====== RECORDS SHOWN

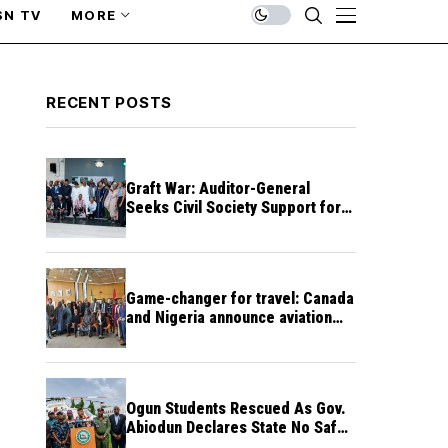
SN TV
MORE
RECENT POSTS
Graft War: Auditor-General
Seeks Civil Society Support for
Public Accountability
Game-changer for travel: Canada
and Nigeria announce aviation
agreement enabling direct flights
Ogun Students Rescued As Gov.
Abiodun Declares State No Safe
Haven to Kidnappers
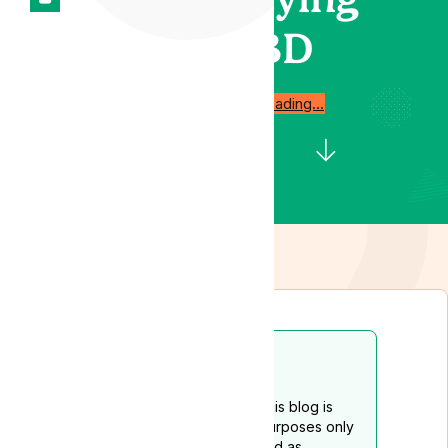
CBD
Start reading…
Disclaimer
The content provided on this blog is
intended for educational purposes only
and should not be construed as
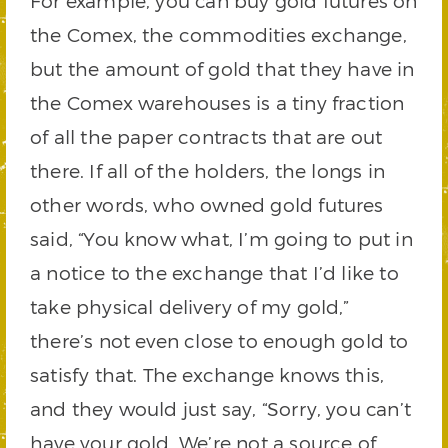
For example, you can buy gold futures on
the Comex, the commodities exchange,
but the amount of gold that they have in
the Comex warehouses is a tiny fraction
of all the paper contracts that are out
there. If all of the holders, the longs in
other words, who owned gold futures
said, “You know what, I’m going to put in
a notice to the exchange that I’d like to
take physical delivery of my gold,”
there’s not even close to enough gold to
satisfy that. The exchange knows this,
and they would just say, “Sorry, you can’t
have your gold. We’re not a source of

============
====== RECORDS SHOWN

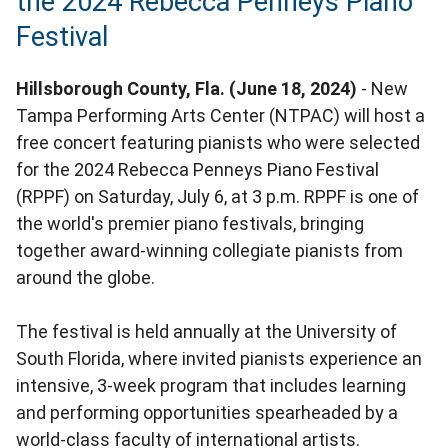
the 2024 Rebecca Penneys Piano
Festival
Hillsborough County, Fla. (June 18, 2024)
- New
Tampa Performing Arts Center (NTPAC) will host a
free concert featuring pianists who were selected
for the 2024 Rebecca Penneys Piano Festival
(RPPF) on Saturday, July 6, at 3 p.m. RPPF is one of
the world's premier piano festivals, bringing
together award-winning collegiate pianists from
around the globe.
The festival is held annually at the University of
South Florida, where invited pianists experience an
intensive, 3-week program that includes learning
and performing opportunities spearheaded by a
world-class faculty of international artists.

============
====== RECORDS SHOWN

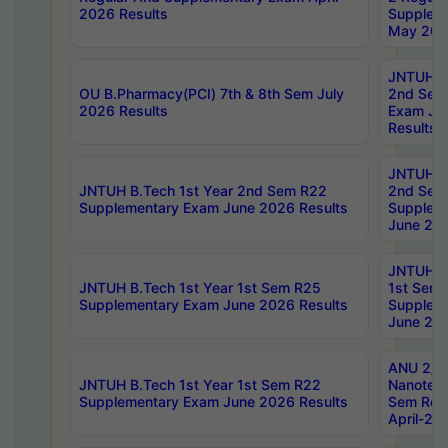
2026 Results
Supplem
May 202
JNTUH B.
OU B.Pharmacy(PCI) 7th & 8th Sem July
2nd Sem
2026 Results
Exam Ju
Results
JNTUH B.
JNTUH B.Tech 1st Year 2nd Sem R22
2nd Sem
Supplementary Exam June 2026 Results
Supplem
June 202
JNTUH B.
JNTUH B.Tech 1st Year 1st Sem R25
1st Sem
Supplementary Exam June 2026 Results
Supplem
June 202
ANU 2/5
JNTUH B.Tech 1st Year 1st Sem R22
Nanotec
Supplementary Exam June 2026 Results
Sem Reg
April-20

============

WORK INSTRUCTIONS
Above are records; repeat only the lines starting at the line with "Hillsborough County, Fla. (June 18, 2024)" and ending at the line with "(RPPF) on Saturday, July", exactly as they appear, both included.

PROBLEM SOLUTION
Hillsborough County, Fla. (June 18, 2024)
- New
Tampa Performing Arts Center (NTPAC) will host a
free concert featuring pianists who were selected
for the 2024 Rebecca Penneys Piano Festival
(RPPF) on Saturday, July 6, at 3 p.m. RPPF is one of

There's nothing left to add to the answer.